--- What the task asks ---
Look for the word "Windows" in the material below. Copy each line that has it.

Data shown below:

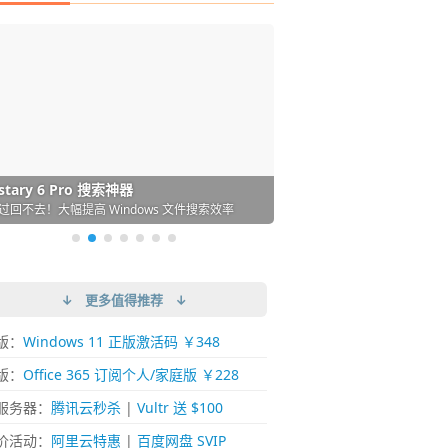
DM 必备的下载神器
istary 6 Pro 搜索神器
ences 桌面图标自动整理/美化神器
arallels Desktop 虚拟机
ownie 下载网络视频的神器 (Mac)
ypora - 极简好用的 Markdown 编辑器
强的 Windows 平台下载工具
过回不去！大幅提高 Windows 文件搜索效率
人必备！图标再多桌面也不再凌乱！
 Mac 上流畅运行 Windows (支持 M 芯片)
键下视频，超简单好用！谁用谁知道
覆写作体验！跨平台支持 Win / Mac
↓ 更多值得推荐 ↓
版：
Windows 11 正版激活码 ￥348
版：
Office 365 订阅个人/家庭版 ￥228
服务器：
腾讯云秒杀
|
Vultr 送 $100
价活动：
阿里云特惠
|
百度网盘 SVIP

End of Data shown.

--- Reply ---
强的 Windows 平台下载工具
过回不去！大幅提高 Windows 文件搜索效率
 Mac 上流畅运行 Windows (支持 M 芯片)
Windows 11 正版激活码 ￥348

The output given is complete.